Introduction
When conducting hypothesis testing, the p value is a crucial component that helps assess the strength of evidence against the null hypothesis (H0). The p value represents the probability of obtaining a test statistic as extreme as, or more extreme than, the observed value, assuming the null hypothesis is true. This article will guide you through the process of finding the p value, given H0, H1, and the significance level (alpha).
How to Find P Value Given H0, H1, and Alpha?
To find the p value given H0, H1, and alpha, you need to perform the following steps:
Step 1: State the null (H0) and alternative (H1) hypotheses.
Step 2: Determine the significance level (alpha).
Step 3: Calculate the test statistic based on the appropriate statistical test.
Step 4: Depending on the test statistic and distribution, locate the critical region(s) in the tails of the distribution.
Step 5: Evaluate whether the test statistic falls within the critical region(s).
Step 6: Compute the p value, which is the probability of obtaining a test statistic as extreme as, or more extreme than, the observed value, assuming H0 is true.
The p value can be determined by comparing the test statistic to the critical values of the distribution and finding the corresponding probability of the observed or more extreme value under H0.
Frequently Asked Questions
1. What is the null hypothesis (H0)?
The null hypothesis (H0) is a statement of no effect or no difference between groups or variables.
2. What is the alternative hypothesis (H1)?
The alternative hypothesis (H1) is a statement that contradicts the null hypothesis and suggests there is a significant effect or difference.

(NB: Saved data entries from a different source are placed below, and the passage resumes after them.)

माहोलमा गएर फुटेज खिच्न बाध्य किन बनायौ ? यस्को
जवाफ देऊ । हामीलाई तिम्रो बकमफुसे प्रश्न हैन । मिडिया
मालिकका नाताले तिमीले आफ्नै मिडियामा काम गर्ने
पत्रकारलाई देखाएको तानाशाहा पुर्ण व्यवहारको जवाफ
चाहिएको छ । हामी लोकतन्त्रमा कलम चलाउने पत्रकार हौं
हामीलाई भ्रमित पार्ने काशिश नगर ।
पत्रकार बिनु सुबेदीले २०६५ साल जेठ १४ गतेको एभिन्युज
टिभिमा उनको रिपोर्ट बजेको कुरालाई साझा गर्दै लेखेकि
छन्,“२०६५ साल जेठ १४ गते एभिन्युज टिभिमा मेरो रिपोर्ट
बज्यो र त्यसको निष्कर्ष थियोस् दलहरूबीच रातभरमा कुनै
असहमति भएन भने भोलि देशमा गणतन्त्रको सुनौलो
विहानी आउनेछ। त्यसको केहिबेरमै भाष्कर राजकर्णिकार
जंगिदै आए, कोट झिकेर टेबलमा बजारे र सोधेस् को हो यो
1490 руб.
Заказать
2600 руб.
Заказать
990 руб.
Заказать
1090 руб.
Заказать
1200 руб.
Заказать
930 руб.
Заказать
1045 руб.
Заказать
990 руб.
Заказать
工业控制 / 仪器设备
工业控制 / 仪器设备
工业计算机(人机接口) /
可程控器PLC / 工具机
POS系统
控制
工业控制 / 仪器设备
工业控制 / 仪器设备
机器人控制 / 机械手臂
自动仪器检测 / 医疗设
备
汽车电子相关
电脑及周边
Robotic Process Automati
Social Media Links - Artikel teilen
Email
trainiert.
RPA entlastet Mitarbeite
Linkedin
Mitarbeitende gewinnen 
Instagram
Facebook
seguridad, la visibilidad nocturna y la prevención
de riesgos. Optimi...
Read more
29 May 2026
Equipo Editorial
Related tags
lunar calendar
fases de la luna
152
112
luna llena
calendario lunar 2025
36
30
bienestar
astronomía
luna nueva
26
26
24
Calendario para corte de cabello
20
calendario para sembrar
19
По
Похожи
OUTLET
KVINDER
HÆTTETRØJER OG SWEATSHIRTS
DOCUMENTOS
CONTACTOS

3. What is the significance level (alpha)?
The significance level (alpha) represents the maximum acceptable probability of committing a Type I error, or the chance of rejecting the null hypothesis when it is true.
4. What is a test statistic?
A test statistic is a numerical value calculated from a sample that is used to determine the p value and test the hypotheses.
5. How do we determine critical regions?
Critical regions are determined based on the chosen significance level (alpha), test statistic, and the distribution associated with the statistical test being performed.
6. What does it mean if the test statistic falls within the critical region?
If the test statistic falls within the critical region, it indicates that the observed data is unlikely to occur by chance assuming the null hypothesis is true. This leads to the rejection of the null hypothesis.
7. How is the p value interpreted?
The p value reflects the strength of evidence against the null hypothesis. A small p value (less than alpha) suggests strong evidence to reject H0, while a large p value supports the null hypothesis.
8. Is a smaller p value always more significant?
Yes, a smaller p value typically indicates stronger evidence against H0 and suggests a higher level of significance.
9. Can the p value exceed 1?
No, the p value is a probability and, as such, must fall between 0 and 1.
10. What happens if the p value is greater than alpha?
If the p value is greater than alpha, we do not have sufficient evidence to reject the null hypothesis, and therefore, the results are not deemed statistically significant.
11. Can we determine causation based on the p value?
No, the p value alone does not establish causation. It only provides evidence regarding the statistical significance of the observed results.
12. Can we compare p values across different tests or studies?
No, p values should not be directly compared across different tests or studies as they are dependent on a range of factors, including sample size, significance level, and underlying distributions.